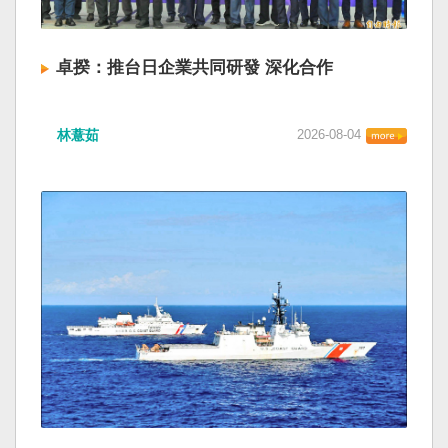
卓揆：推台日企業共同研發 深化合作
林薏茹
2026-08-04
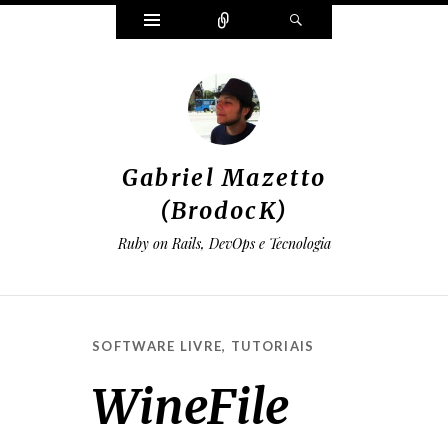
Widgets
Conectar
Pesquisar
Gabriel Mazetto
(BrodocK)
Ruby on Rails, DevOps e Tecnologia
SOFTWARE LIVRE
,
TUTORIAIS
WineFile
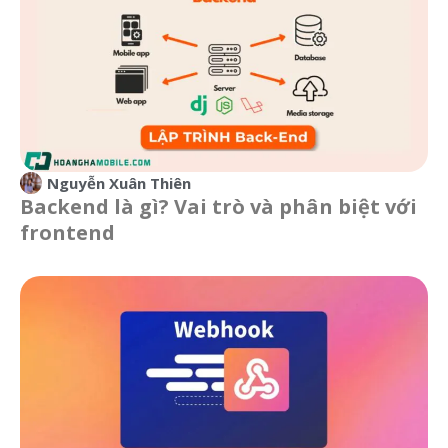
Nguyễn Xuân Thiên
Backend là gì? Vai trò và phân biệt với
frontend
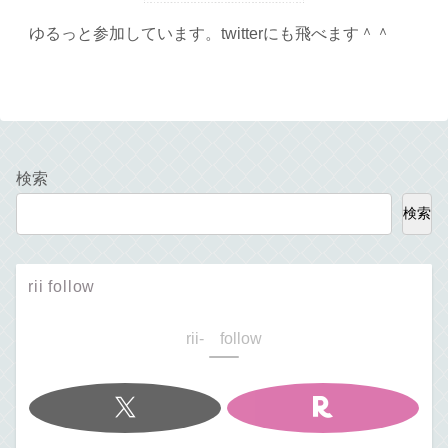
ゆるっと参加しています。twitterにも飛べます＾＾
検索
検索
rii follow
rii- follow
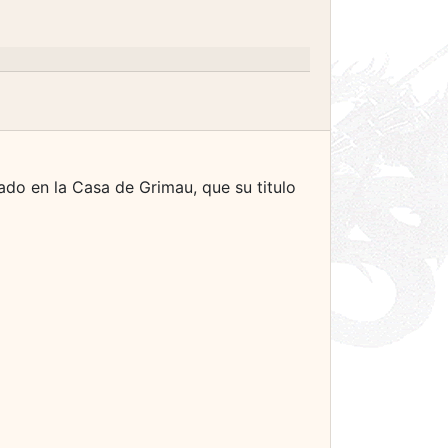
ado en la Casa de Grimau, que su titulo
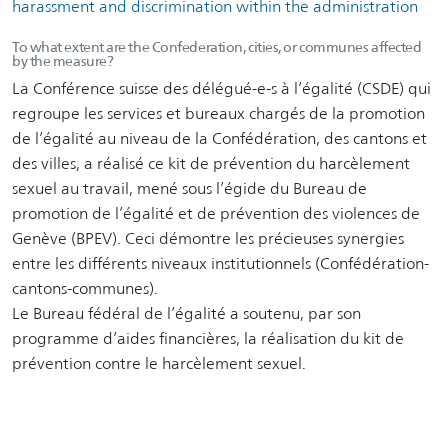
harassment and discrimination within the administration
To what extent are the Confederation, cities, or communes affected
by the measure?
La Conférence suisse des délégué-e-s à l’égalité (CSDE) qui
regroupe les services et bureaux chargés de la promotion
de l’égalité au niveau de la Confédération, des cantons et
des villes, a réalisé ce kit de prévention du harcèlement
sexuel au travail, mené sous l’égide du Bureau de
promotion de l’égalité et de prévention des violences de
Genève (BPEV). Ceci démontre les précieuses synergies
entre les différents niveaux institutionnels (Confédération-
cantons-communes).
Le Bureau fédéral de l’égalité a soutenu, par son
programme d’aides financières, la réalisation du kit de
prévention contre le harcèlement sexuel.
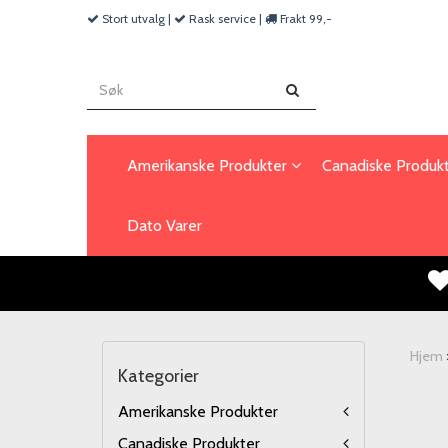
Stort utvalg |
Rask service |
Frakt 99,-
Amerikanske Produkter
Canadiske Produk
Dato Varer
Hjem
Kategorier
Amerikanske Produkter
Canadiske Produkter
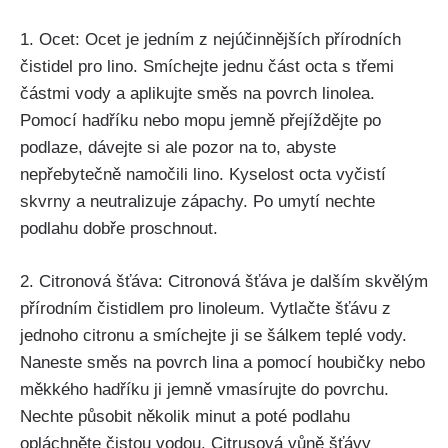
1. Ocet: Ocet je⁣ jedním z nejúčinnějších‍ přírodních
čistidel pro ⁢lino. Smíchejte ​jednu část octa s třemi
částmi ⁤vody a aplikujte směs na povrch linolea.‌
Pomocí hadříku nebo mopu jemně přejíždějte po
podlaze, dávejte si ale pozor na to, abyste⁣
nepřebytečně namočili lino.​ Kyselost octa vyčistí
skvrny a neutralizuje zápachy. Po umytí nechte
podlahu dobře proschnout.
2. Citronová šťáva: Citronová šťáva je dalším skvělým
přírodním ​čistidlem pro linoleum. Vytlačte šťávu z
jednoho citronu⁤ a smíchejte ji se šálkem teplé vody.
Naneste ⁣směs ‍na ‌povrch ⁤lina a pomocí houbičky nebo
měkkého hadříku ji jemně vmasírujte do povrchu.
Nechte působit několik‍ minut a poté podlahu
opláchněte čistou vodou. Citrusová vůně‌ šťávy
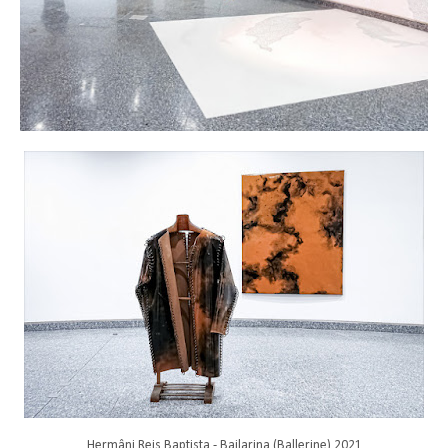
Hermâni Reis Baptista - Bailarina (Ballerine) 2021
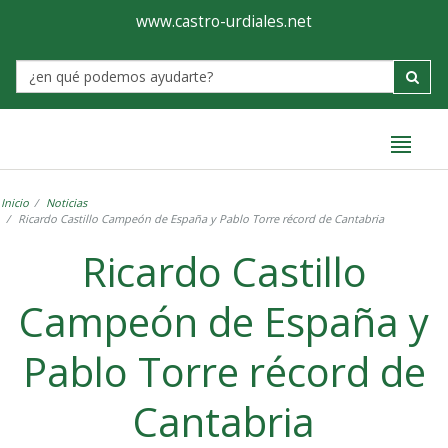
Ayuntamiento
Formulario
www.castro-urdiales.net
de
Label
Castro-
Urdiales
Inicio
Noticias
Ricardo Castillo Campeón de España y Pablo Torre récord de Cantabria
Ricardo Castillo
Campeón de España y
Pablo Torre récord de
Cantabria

# DIRECTIONS
Wherever the string "Ricardo" occurs in the entries, copy that whole line.

# OUTPUT BELOW
Ricardo Castillo Campeón de España y Pablo Torre récord de Cantabria
Ricardo Castillo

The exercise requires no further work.